Earlier, correctional officer Rod Frank testified about the 7 a.m. count, the last check done on Van Camp’s cell before the discovery shortly after 8 a.m. that he wasn’t breathing.

The officer said he was “convinced” he saw two living, breathing bodies in that cell. Vandewater was definitely moving, he said, while the blanket over Van Camp was rising and falling ever so slightly.

“I’ve gone through it 1,000 times. I saw that blanket move,” he said.

Still, though, on cross-examination, the officer said he now believes that he had counted a deceased inmate.

“He was dead at the time of the count,” Frank said, adding that he’s now “certain” Van Camp was dead.

At the suggestion of the Crown, he said that the slight movement could have come from something like a puff of air or a draft.

Following his testimony, Frank and Laithwaite had a brief conversation near the front entrance of the courthouse.

Laithwaite identified herself and thanked him.
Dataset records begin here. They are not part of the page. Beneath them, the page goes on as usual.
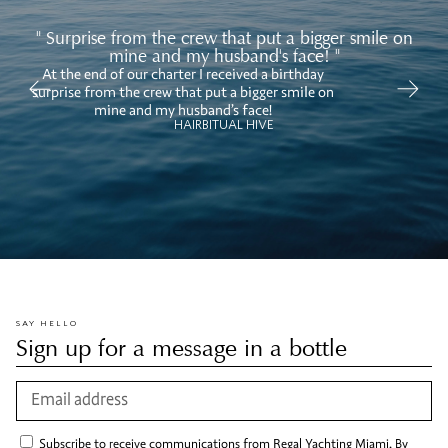
" Surprise from the crew that put a bigger smile on
mine and my husband's face! "
At the end of our charter I received a birthday
Ov
surprise from the crew that put a bigger smile on
mi
mine and my husband’s face!
HAIRBITUAL HIVE
SAY HELLO
Sign up for a message in a bottle
Subscribe to receive communications from Regal Yachting Miami. By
He expressed sorrow for her loss.

She explained that thanking that correctional officer was important because of the way he spoke about her son.

“How he talked about his character — a lot of people want to write off people that are in prison, and a lot of people out there on the internet are saying my son deserved to die,” she said.

“I think once we see all the guards talking so highly about him and the type of man he was, it makes me feel good. I could feel his sadness that he checked a dead body. He was sorry for my loss.”